• [To do]: Below is a listing. Set down exactly the lines from the one containing "خشکی زی. برگ ها متقابل یا متناوب؛" through the one containing "ای یا پرمانند. پهنک برگ تک رگبرگی یا دارای", both ends included, and leave out the rest.

• [Exercise data]:
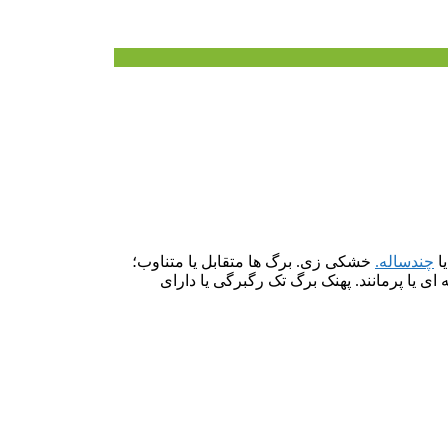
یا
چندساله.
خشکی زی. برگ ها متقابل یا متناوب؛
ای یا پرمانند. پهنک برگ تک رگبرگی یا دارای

...

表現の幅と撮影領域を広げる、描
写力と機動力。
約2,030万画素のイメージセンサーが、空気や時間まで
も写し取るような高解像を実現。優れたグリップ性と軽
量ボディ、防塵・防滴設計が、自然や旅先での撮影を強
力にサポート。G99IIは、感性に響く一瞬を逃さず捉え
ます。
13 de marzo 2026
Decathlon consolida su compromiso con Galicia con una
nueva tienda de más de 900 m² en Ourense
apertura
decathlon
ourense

• [Task response]:
خشکی زی. برگ ها متقابل یا متناوب؛
ای یا پرمانند. پهنک برگ تک رگبرگی یا دارای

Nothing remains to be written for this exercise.